» Exercise details: Lines containing "bewertet": state how many there are in these entries, and write only that number.

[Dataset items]
* * *
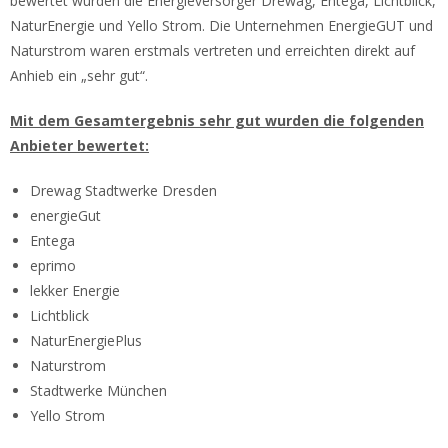
bewertet wurden die Energieversorger Drewag, Entega, Lichtblick,
NaturEnergie und Yello Strom. Die Unternehmen EnergieGUT und
Naturstrom waren erstmals vertreten und erreichten direkt auf
Anhieb ein „sehr gut“.
Mit dem Gesamtergebnis sehr gut wurden die folgenden
Anbieter bewertet:
Drewag Stadtwerke Dresden
energieGut
Entega
eprimo
lekker Energie
Lichtblick
NaturEnergiePlus
Naturstrom
Stadtwerke München
Yello Strom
* * *
» Answer below: 2